* [ASSIGNED TASK]
Every single record below is to be reproduced exactly.

* [PROVIDED INFORMATION]

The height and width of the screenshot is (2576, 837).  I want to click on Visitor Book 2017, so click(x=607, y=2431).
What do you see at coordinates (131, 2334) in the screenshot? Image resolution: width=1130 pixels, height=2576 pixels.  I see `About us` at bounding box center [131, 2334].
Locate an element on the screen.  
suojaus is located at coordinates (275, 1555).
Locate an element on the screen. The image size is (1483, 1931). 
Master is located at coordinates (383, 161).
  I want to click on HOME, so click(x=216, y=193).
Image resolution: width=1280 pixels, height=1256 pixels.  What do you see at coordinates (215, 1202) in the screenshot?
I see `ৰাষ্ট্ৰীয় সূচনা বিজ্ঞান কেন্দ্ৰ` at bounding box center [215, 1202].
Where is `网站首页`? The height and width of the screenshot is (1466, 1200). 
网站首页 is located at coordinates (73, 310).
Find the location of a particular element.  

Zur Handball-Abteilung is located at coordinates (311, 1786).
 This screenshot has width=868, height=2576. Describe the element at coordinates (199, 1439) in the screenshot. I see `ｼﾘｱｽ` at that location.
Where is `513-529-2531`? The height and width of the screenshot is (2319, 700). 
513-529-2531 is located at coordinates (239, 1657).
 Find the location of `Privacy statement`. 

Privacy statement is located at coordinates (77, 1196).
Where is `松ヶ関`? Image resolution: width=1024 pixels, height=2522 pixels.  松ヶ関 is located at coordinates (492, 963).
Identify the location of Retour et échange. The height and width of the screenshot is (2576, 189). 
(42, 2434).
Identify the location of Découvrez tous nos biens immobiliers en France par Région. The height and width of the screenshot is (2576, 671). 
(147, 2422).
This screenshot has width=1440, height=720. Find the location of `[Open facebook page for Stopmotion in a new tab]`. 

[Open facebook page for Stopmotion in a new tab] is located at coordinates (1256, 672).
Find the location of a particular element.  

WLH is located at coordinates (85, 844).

* [WORKED SOLUTION]
The height and width of the screenshot is (2576, 837).  I want to click on Visitor Book 2017, so click(x=607, y=2431).
What do you see at coordinates (131, 2334) in the screenshot? Image resolution: width=1130 pixels, height=2576 pixels.  I see `About us` at bounding box center [131, 2334].
Locate an element on the screen.  
suojaus is located at coordinates (275, 1555).
Locate an element on the screen. The image size is (1483, 1931). 
Master is located at coordinates (383, 161).
  I want to click on HOME, so click(x=216, y=193).
Image resolution: width=1280 pixels, height=1256 pixels.  What do you see at coordinates (215, 1202) in the screenshot?
I see `ৰাষ্ট্ৰীয় সূচনা বিজ্ঞান কেন্দ্ৰ` at bounding box center [215, 1202].
Where is `网站首页`? The height and width of the screenshot is (1466, 1200). 
网站首页 is located at coordinates (73, 310).
Find the location of a particular element.  

Zur Handball-Abteilung is located at coordinates (311, 1786).
 This screenshot has width=868, height=2576. Describe the element at coordinates (199, 1439) in the screenshot. I see `ｼﾘｱｽ` at that location.
Where is `513-529-2531`? The height and width of the screenshot is (2319, 700). 
513-529-2531 is located at coordinates (239, 1657).
 Find the location of `Privacy statement`. 

Privacy statement is located at coordinates (77, 1196).
Where is `松ヶ関`? Image resolution: width=1024 pixels, height=2522 pixels.  松ヶ関 is located at coordinates (492, 963).
Identify the location of Retour et échange. The height and width of the screenshot is (2576, 189). 
(42, 2434).
Identify the location of Découvrez tous nos biens immobiliers en France par Région. The height and width of the screenshot is (2576, 671). 
(147, 2422).
This screenshot has width=1440, height=720. Find the location of `[Open facebook page for Stopmotion in a new tab]`. 

[Open facebook page for Stopmotion in a new tab] is located at coordinates (1256, 672).
Find the location of a particular element.  

WLH is located at coordinates (85, 844).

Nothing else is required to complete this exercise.